While software makers are trying their best to ensure that the operating systems and applications they are providing you are secure, the PC hardware makers are not so careful. There are still some laptops from some popular PC manufacturers that come with ‘bloatware’ or some other pre-installed third party software that may allow the hackers to hijack and compromise your PC in less than 10 minutes.
There was an investigation conducted by Duo Security that found vulnerabilities in the update software for five of the most popular PC manufacturers- HP, Dell, Acer, Lenovo, and Asus. All of them were precarious enough to allow anyone to launch a man-in-the-middle attack and run their own code. They also exposed the eDellRoot backdoor, which was detected in Dell PC’s in November 2015. The full report of those vulnerabilities was published 31st May, 2016.
“It doesn’t take much for one piece of software to negate the effectiveness of many, if not all defenses,” they write in their report. “All of the sexy exploit mitigations, desktop firewalls, and safe browsing enhancements can’t protect you when an OEM vendor cripples them with pre-installed software.”
The investigation took place between October 2015 and April 2016, suggesting that some of the flaws might have been patched up.

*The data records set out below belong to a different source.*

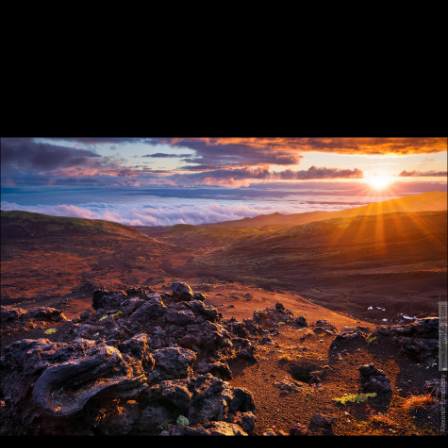
Красный опасный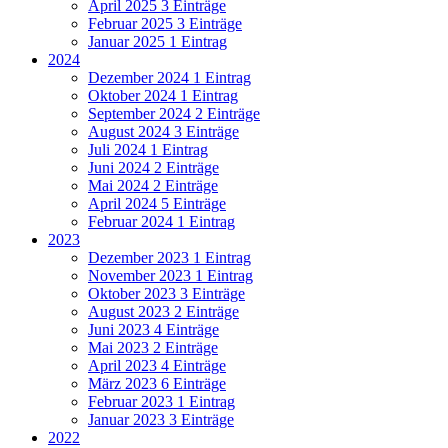
April 2025
3 Einträge
Februar 2025
3 Einträge
Januar 2025
1 Eintrag
2024
Dezember 2024
1 Eintrag
Oktober 2024
1 Eintrag
September 2024
2 Einträge
August 2024
3 Einträge
Juli 2024
1 Eintrag
Juni 2024
2 Einträge
Mai 2024
2 Einträge
April 2024
5 Einträge
Februar 2024
1 Eintrag
2023
Dezember 2023
1 Eintrag
November 2023
1 Eintrag
Oktober 2023
3 Einträge
August 2023
2 Einträge
Juni 2023
4 Einträge
Mai 2023
2 Einträge
April 2023
4 Einträge
März 2023
6 Einträge
Februar 2023
1 Eintrag
Januar 2023
3 Einträge
2022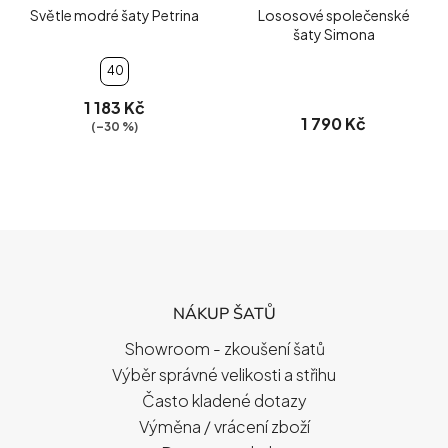
Světle modré šaty Petrina
Lososové společenské
šaty Simona
40
1 183 Kč
1 790 Kč
(–30 %)
Z
Á
P
NÁKUP ŠATŮ
A
T
Showroom - zkoušení šatů
Í
Výběr správné velikosti a střihu
Často kladené dotazy
Výměna / vrácení zboží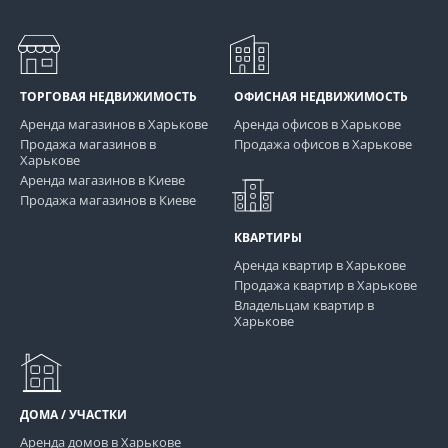
ТОРГОВАЯ НЕДВИЖИМОСТЬ
ОФИСНАЯ НЕДВИЖИМОСТЬ
Аренда магазинов в Харькове
Аренда офисов в Харькове
Продажа магазинов в
Продажа офисов в Харькове
Харькове
Аренда магазинов в Киеве
Продажа магазинов в Киеве
КВАРТИРЫ
Аренда квартир в Харькове
Продажа квартир в Харькове
Владельцам квартир в
Харькове
ДОМА / УЧАСТКИ
Аренда домов в Харькове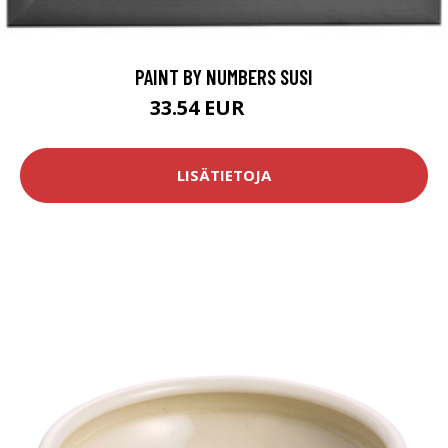
PAINT BY NUMBERS SUSI
33.54 EUR
54.9 EUR
LISÄTIETOJA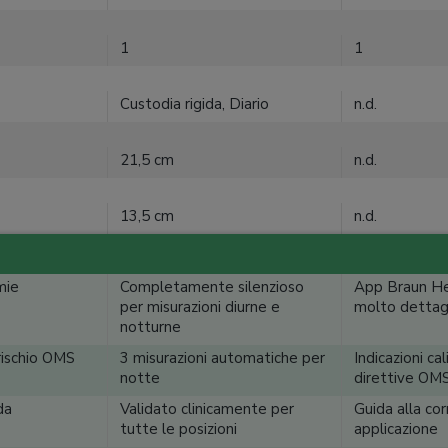
1
1
Custodia rigida, Diario
n.d.
21,5 cm
n.d.
13,5 cm
n.d.
mie
Completamente silenzioso
App Braun He
per misurazioni diurne e
molto dettag
notturne
 rischio OMS
3 misurazioni automatiche per
Indicazioni ca
notte
direttive OM
da
Validato clinicamente per
Guida alla co
tutte le posizioni
applicazione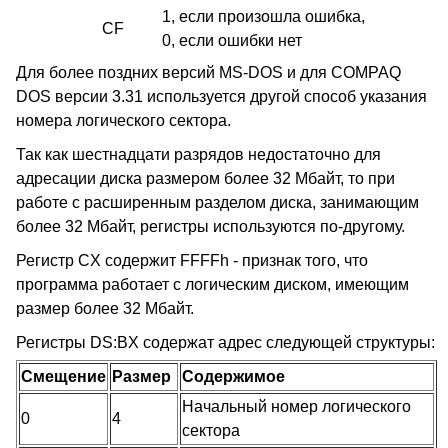
1, если произошла ошибка,
CF
0, если ошибки нет
Для более поздних версий MS-DOS и для COMPAQ
DOS версии 3.31 используется другой способ указания
номера логического сектора.
Так как шестнадцати разрядов недостаточно для
адресации диска размером более 32 Мбайт, то при
работе с расширенным разделом диска, занимающим
более 32 Мбайт, регистры используются по-другому.
Регистр CX содержит FFFFh - признак того, что
программа работает с логическим диском, имеющим
размер более 32 Мбайт.
Регистры DS:BX содержат адрес следующей структуры:
Смещение
Размер
Содержимое
Начальный номер логического
0
4
сектора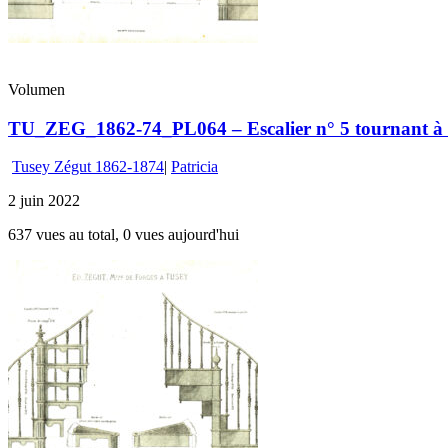
Volumen
TU_ZEG_1862-74_PL064 – Escalier n° 5 tournant à dr
Tusey Zégut 1862-1874
|
Patricia
2 juin 2022
637 vues au total, 0 vues aujourd'hui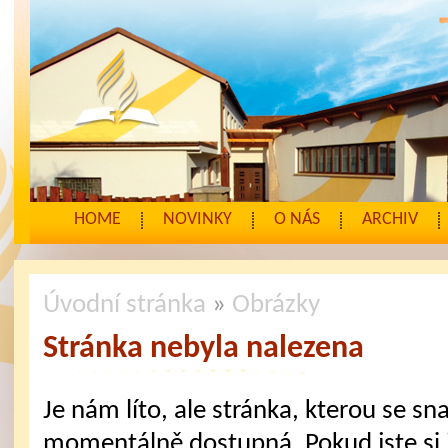
HOME
NOVINKY
O NÁS
ARCHIV
Úvodní stránka
»
Obrázky
Stránka nebyla nalezena
Je nám líto, ale stránka, kterou se sna
momentálně dostupná. Pokud jste si j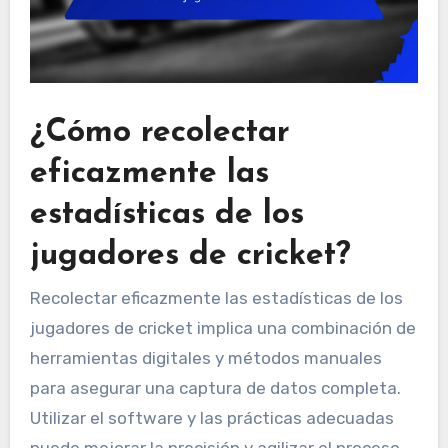
¿Cómo recolectar
eficazmente las
estadísticas de los
jugadores de cricket?
Recolectar eficazmente las estadísticas de los
jugadores de cricket implica una combinación de
herramientas digitales y métodos manuales
para asegurar una captura de datos completa.
Utilizar el software y las prácticas adecuadas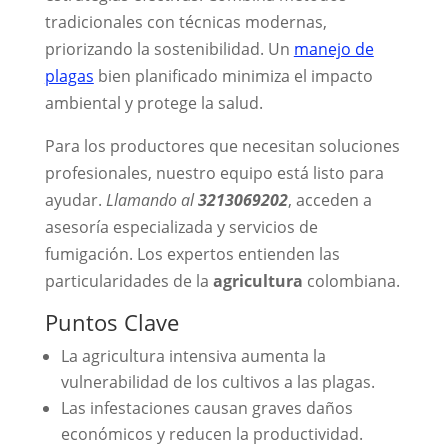
tradicionales con técnicas modernas,
priorizando la sostenibilidad. Un
manejo de
plagas
bien planificado minimiza el impacto
ambiental y protege la salud.
Para los productores que necesitan soluciones
profesionales, nuestro equipo está listo para
ayudar.
Llamando al
3213069202
, acceden a
asesoría especializada y servicios de
fumigación. Los expertos entienden las
particularidades de la
agricultura
colombiana.
Puntos Clave
La agricultura intensiva aumenta la
vulnerabilidad de los cultivos a las plagas.
Las infestaciones causan graves daños
económicos y reducen la productividad.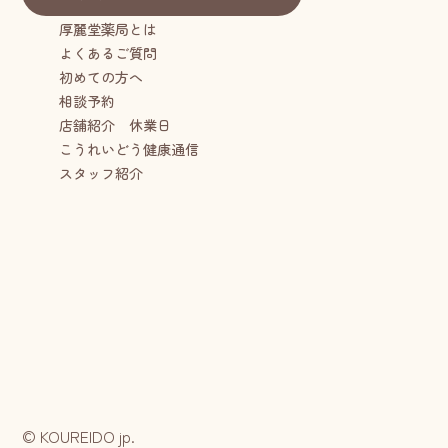
厚麗堂薬局とは
よくあるご質問
初めての方へ
相談予約
店舗紹介 休業日
こうれいどう健康通信
スタッフ紹介
© KOUREIDO jp.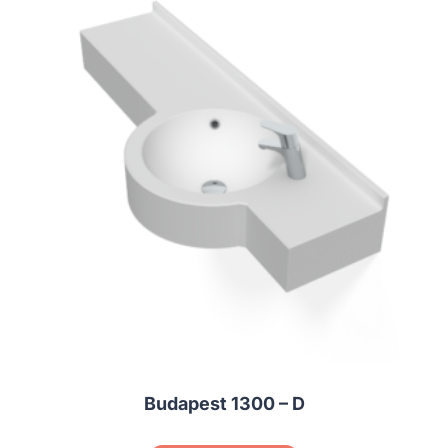
Budapest 1300 – D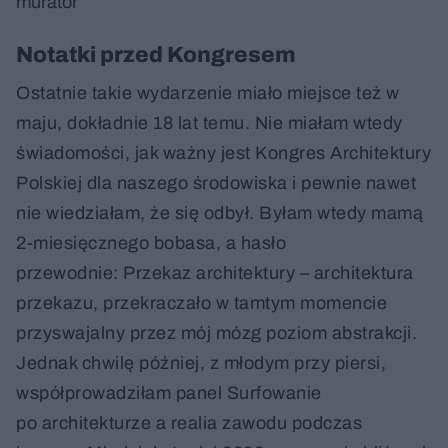
murator
Notatki przed Kongresem
Ostatnie takie wydarzenie miało miejsce też w
maju, dokładnie 18 lat temu. Nie miałam wtedy
świadomości, jak ważny jest Kongres Architektury
Polskiej dla naszego środowiska i pewnie nawet
nie wiedziałam, że się odbył. Byłam wtedy mamą
2-miesięcznego bobasa, a hasło
przewodnie: Przekaz architektury – architektura
przekazu, przekraczało w tamtym momencie
przyswajalny przez mój mózg poziom abstrakcji.
Jednak chwilę później, z młodym przy piersi,
współprowadziłam panel Surfowanie
po architekturze a realia zawodu podczas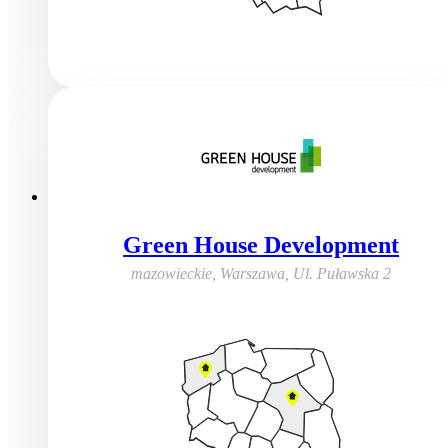
Green House Development
mazowieckie, Warszawa
,
Ul. Puławska 2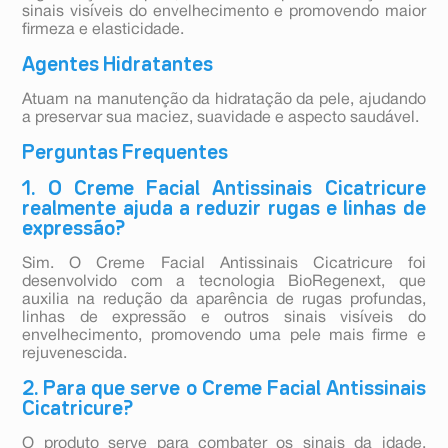
sinais visíveis do envelhecimento e promovendo maior
firmeza e elasticidade.
Agentes Hidratantes
Atuam na manutenção da hidratação da pele, ajudando
a preservar sua maciez, suavidade e aspecto saudável.
Perguntas Frequentes
1. O Creme Facial Antissinais Cicatricure
realmente ajuda a reduzir rugas e linhas de
expressão?
Sim. O Creme Facial Antissinais Cicatricure foi
desenvolvido com a tecnologia BioRegenext, que
auxilia na redução da aparência de rugas profundas,
linhas de expressão e outros sinais visíveis do
envelhecimento, promovendo uma pele mais firme e
rejuvenescida.
2. Para que serve o Creme Facial Antissinais
Cicatricure?
O produto serve para combater os sinais da idade,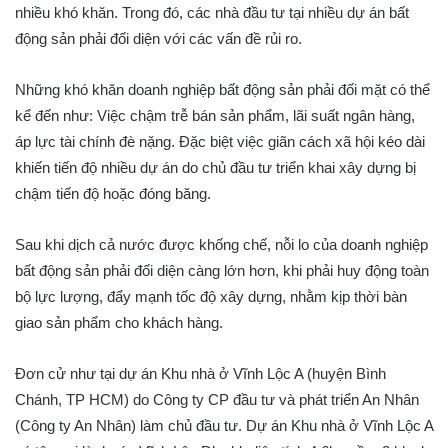
nhiều khó khăn. Trong đó, các nhà đầu tư tại nhiều dự án bất
động sản phải đối diện với các vấn đề rủi ro.
Những khó khăn doanh nghiệp bất động sản phải đối mặt có thể
kể đến như: Việc chậm trễ bán sản phẩm, lãi suất ngân hàng,
áp lực tài chính đè nặng. Đặc biệt việc giãn cách xã hội kéo dài
khiến tiến độ nhiều dự án do chủ đầu tư triển khai xây dựng bị
chậm tiến độ hoặc đóng băng.
Sau khi dịch cả nước được khống chế, nỗi lo của doanh nghiệp
bất động sản phải đối diện càng lớn hơn, khi phải huy động toàn
bộ lực lượng, đẩy mạnh tốc độ xây dựng, nhằm kịp thời bàn
giao sản phẩm cho khách hàng.
Đơn cử như tại dự án Khu nhà ở Vĩnh Lộc A (huyện Bình
Chánh, TP HCM) do Công ty CP đầu tư và phát triển An Nhân
(Công ty An Nhân) làm chủ đầu tư. Dự án Khu nhà ở Vĩnh Lộc A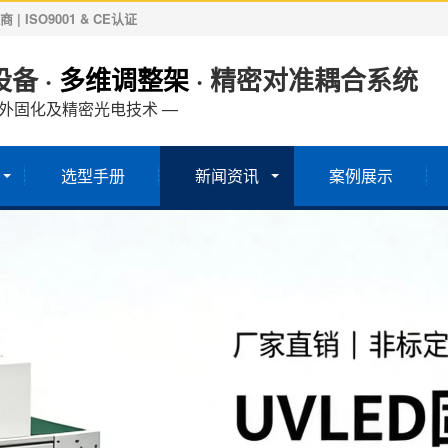
ISO9001 & CE认证
备 ·
多维调整架
· 精密对准耦合系统
紫外固化及精密光电技术 —
选型手册
新闻资讯
案例展示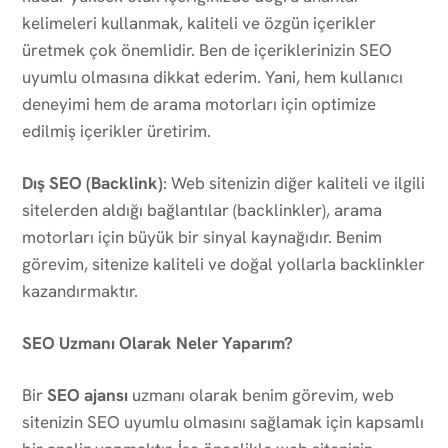
kelimeleri kullanmak, kaliteli ve özgün içerikler
üretmek çok önemlidir. Ben de içeriklerinizin SEO
uyumlu olmasına dikkat ederim. Yani, hem kullanıcı
deneyimi hem de arama motorları için optimize
edilmiş içerikler üretirim.
Dış SEO (Backlink)
: Web sitenizin diğer kaliteli ve ilgili
sitelerden aldığı bağlantılar (backlinkler), arama
motorları için büyük bir sinyal kaynağıdır. Benim
görevim, sitenize kaliteli ve doğal yollarla backlinkler
kazandırmaktır.
SEO Uzmanı Olarak Neler Yaparım?
Bir
SEO ajansı
uzmanı olarak benim görevim, web
sitenizin SEO uyumlu olmasını sağlamak için kapsamlı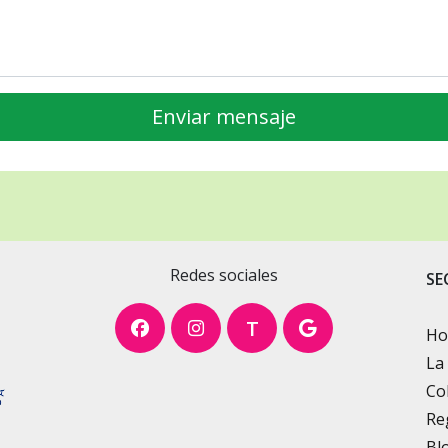
Redes sociales
SE
T
H
La
Co
Re
Bl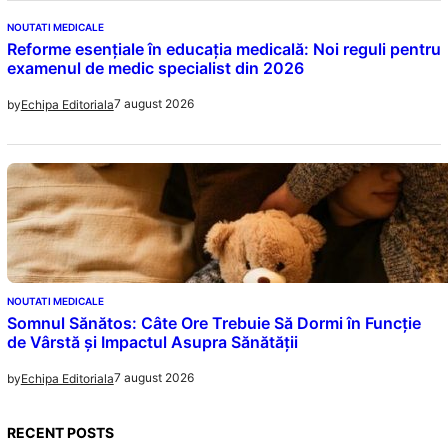
NOUTATI MEDICALE
Reforme esențiale în educația medicală: Noi reguli pentru
examenul de medic specialist din 2026
7 august 2026
by
Echipa Editoriala
NOUTATI MEDICALE
Somnul Sănătos: Câte Ore Trebuie Să Dormi în Funcție
de Vârstă și Impactul Asupra Sănătății
7 august 2026
by
Echipa Editoriala
RECENT POSTS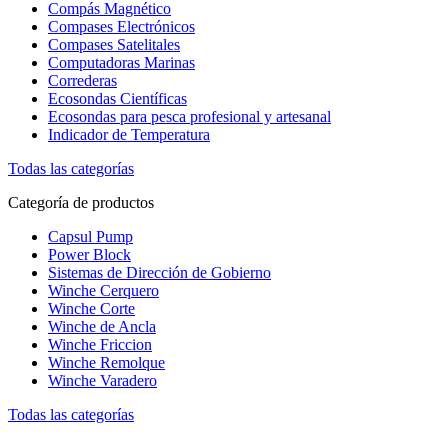
Compás Magnético
Compases Electrónicos
Compases Satelitales
Computadoras Marinas
Correderas
Ecosondas Científicas
Ecosondas para pesca profesional y artesanal
Indicador de Temperatura
Todas las categorías
Categoría de productos
Capsul Pump
Power Block
Sistemas de Dirección de Gobierno
Winche Cerquero
Winche Corte
Winche de Ancla
Winche Friccion
Winche Remolque
Winche Varadero
Todas las categorías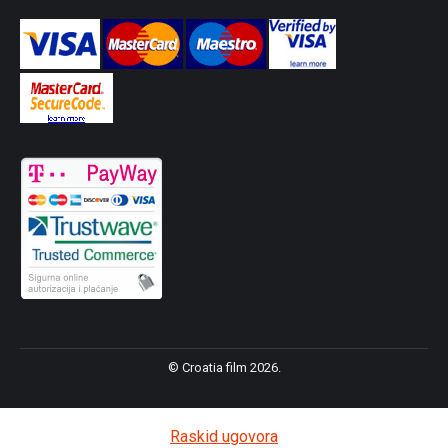
© Croatia film 2026.
Raskid ugovora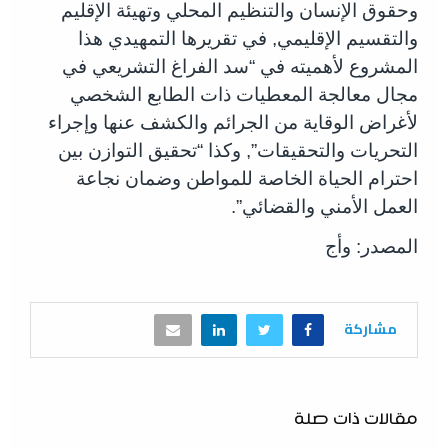
وحقوق الإنسان والتنظيم المحلي وتهيئة الإقليم
والتقسيم الإقليمي, في تقريرها التمهيدي هذا
المشروع لأهميته في “سد الفراغ التشريعي في
مجال معالجة المعطيات ذات الطابع الشخصي
لأغراض الوقاية من الجرائم والكشف عنها وإجراء
التحريات والتحقيقات”, وكذا “تحقيق التوازن بين
احترام الحياة الخاصة للمواطن وضمان نجاعة
العمل الأمني والقضائي”.
المصدر: وأج
مشاركة
مقالات ذات صلة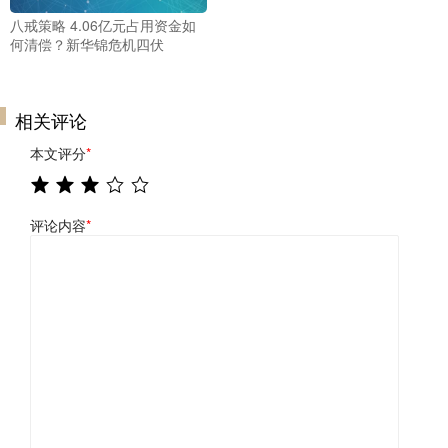
八戒策略 4.06亿元占用资金如
何清偿？新华锦危机四伏
相关评论
本文评分
*
评论内容
*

For instance, Dell claims that they took care of eDellRoot flaw that created a minor terror last year. However, don’t consider yourself safe just by jumping for one of Microsoft’s cleaner Signature Edition versions of the PCs. Duo reported that some of these versions may still have the vendor update software, which might leave you in the same boat with someone who bought one of those vulnerable PCs. Also, you need to be careful while using those third-party applications.